Brugnone Nathan, Gonopolskiy Alex, Moyle Mark W, Kuchroo Manik, van Dijk David, Moon Kevin R, Colon-Ramos Daniel, Wolf Guy, Hirn Matthew J, Krishnaswamy Smita
Dept. of Comp. Math., Sci. & Eng., Michigan State University, East Lansing, MI, USA.
PicnicHealth, Berlin, Germany.
Proc IEEE Int Conf Big Data. 2019 Dec;2019:2624-2633. doi: 10.1109/BigData47090.2019.9006013. Epub 2020 Feb 24.
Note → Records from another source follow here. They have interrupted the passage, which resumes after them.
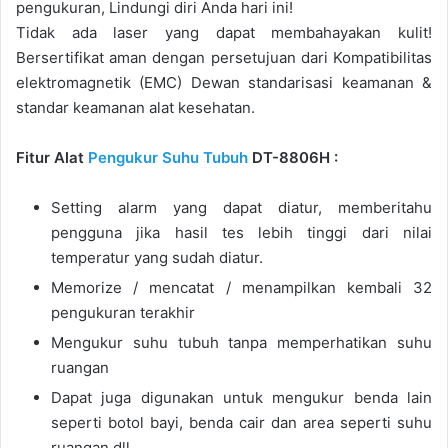
pengukuran, Lindungi diri Anda hari ini!
Tidak ada laser yang dapat membahayakan kulit!
Bersertifikat aman dengan persetujuan dari Kompatibilitas
elektromagnetik (EMC) Dewan standarisasi keamanan &
standar keamanan alat kesehatan.
Fitur Alat
Pengukur Suhu Tubuh
DT-8806H :
Setting alarm yang dapat diatur, memberitahu
pengguna jika hasil tes lebih tinggi dari nilai
temperatur yang sudah diatur.
Memorize / mencatat / menampilkan kembali 32
pengukuran terakhir
Mengukur suhu tubuh tanpa memperhatikan suhu
ruangan
Dapat juga digunakan untuk mengukur benda lain
seperti botol bayi, benda cair dan area seperti suhu
ruangan dll..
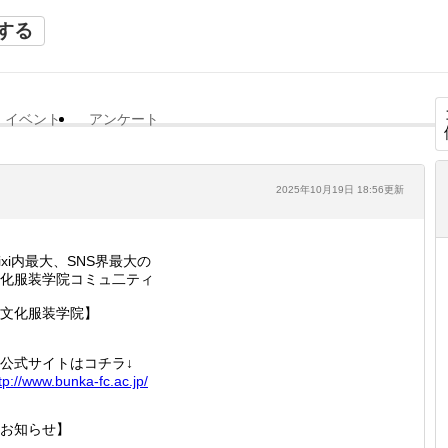
する
イベント
アンケート
2025年10月19日 18:56更新
ixi内最大、SNS界最大の
化服装学院コミュ二ティ
文化服装学院】
公式サイトはコチラ↓
tp://
www.bun
ka-fc.a
c.jp/
お知らせ】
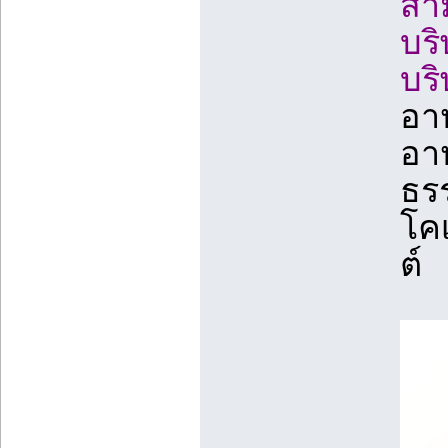
สา
บร
บริ
อา
อาห
ธรร
โคเ
ต์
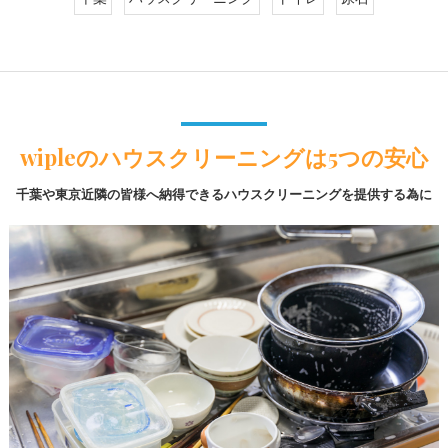
wipleのハウスクリーニングは5つの安心
千葉や東京近隣の皆様へ納得できるハウスクリーニングを提供する為に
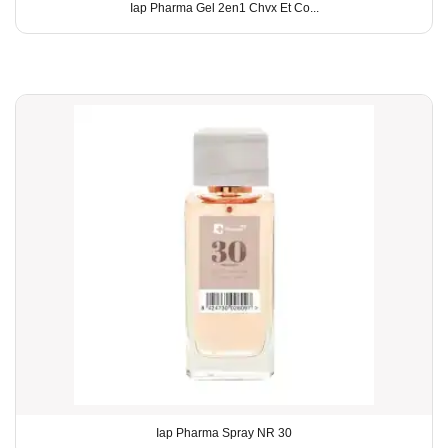
Iap Pharma Gel 2en1 Chvx Et Co...
Iap Pharma Spray NR 30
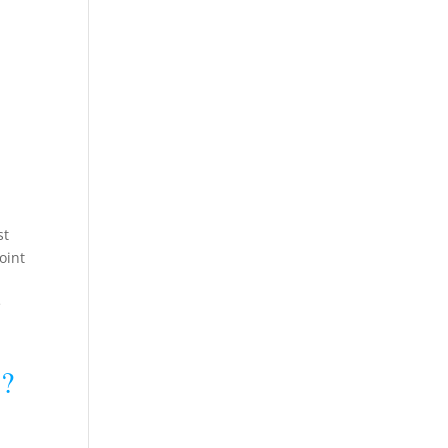
st
oint
e
 ?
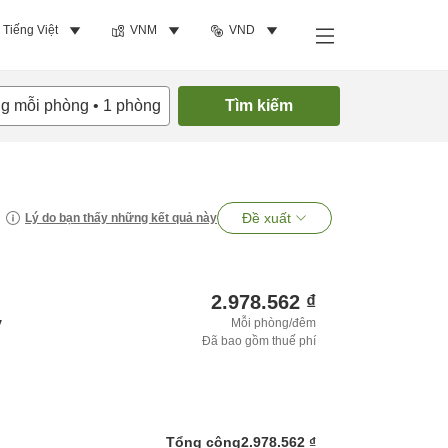
Tiếng Việt
VNM
VND
ng mỗi phòng
•
1
phòng
Tìm kiếm
Đề xuất
Lý do bạn thấy những kết quả này
2.978.562 ₫
y
Mỗi phòng/đêm
Đã bao gồm thuế phí
Tổng cộng
2.978.562 ₫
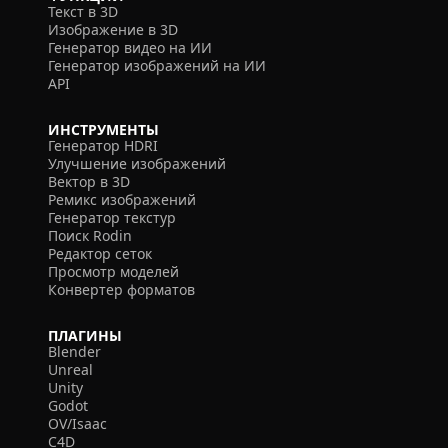
Текст в 3D
Изображение в 3D
Генератор видео на ИИ
Генератор изображений на ИИ
API
ИНСТРУМЕНТЫ
Генератор HDRI
Улучшение изображений
Вектор в 3D
Ремикс изображений
Генератор текстур
Поиск Rodin
Редактор сеток
Просмотр моделей
Конвертер форматов
ПЛАГИНЫ
Blender
Unreal
Unity
Godot
OV/Isaac
C4D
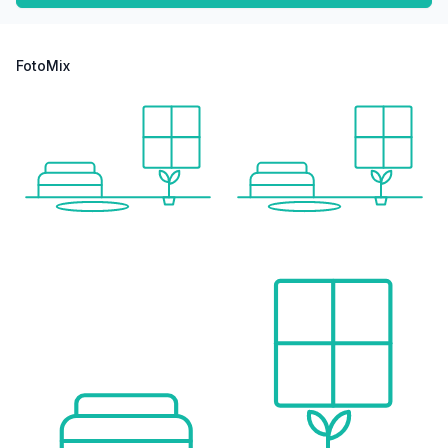
FotoMix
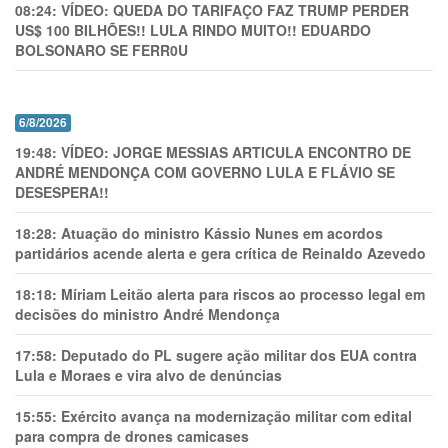
08:24:
VÍDEO: QUEDA DO TARIFAÇO FAZ TRUMP PERDER
US$ 100 BILHÕES!! LULA RINDO MUITO!! EDUARDO
BOLSONARO SE FERR0U
6/8/2026
19:48:
VÍDEO: JORGE MESSIAS ARTICULA ENCONTRO DE
ANDRÉ MENDONÇA COM GOVERNO LULA E FLÁVIO SE
DESESPERA!!
18:28:
Atuação do ministro Kássio Nunes em acordos
partidários acende alerta e gera crítica de Reinaldo Azevedo
18:18:
Míriam Leitão alerta para riscos ao processo legal em
decisões do ministro André Mendonça
17:58:
Deputado do PL sugere ação militar dos EUA contra
Lula e Moraes e vira alvo de denúncias
15:55:
Exército avança na modernização militar com edital
para compra de drones camicases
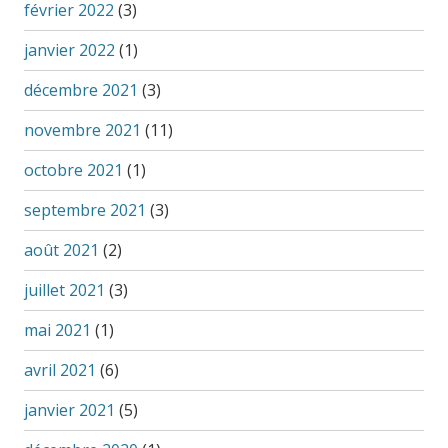
février 2022
(3)
janvier 2022
(1)
décembre 2021
(3)
novembre 2021
(11)
octobre 2021
(1)
septembre 2021
(3)
août 2021
(2)
juillet 2021
(3)
mai 2021
(1)
avril 2021
(6)
janvier 2021
(5)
Big data often has emergent structure that exists at multiple levels of abstraction, which are useful for characterizing complex interactions and dynamics of the observations. Here, we consider multiple levels of abstraction via a multiresolution geometry of data points at different granularities. To construct this geometry we define a time-inhomogemeous diffusion process that effectively condenses data points together to uncover nested groupings at larger and larger granularities. This inhomogeneous process creates a deep cascade of intrinsic low pass filters on the data affinity graph that are applied in sequence to gradually eliminate local variability while adjusting the learned data geometry to increasingly coarser resolutions. We provide visualizations to exhibit our method as a "continuously-hierarchical" clustering with directions of eliminated variation highlighted at each step. The utility of our algorithm is demonstrated via neuronal data condensation, where the constructed multiresolution data geometry uncovers the organization, grouping, and connectivity between neurons.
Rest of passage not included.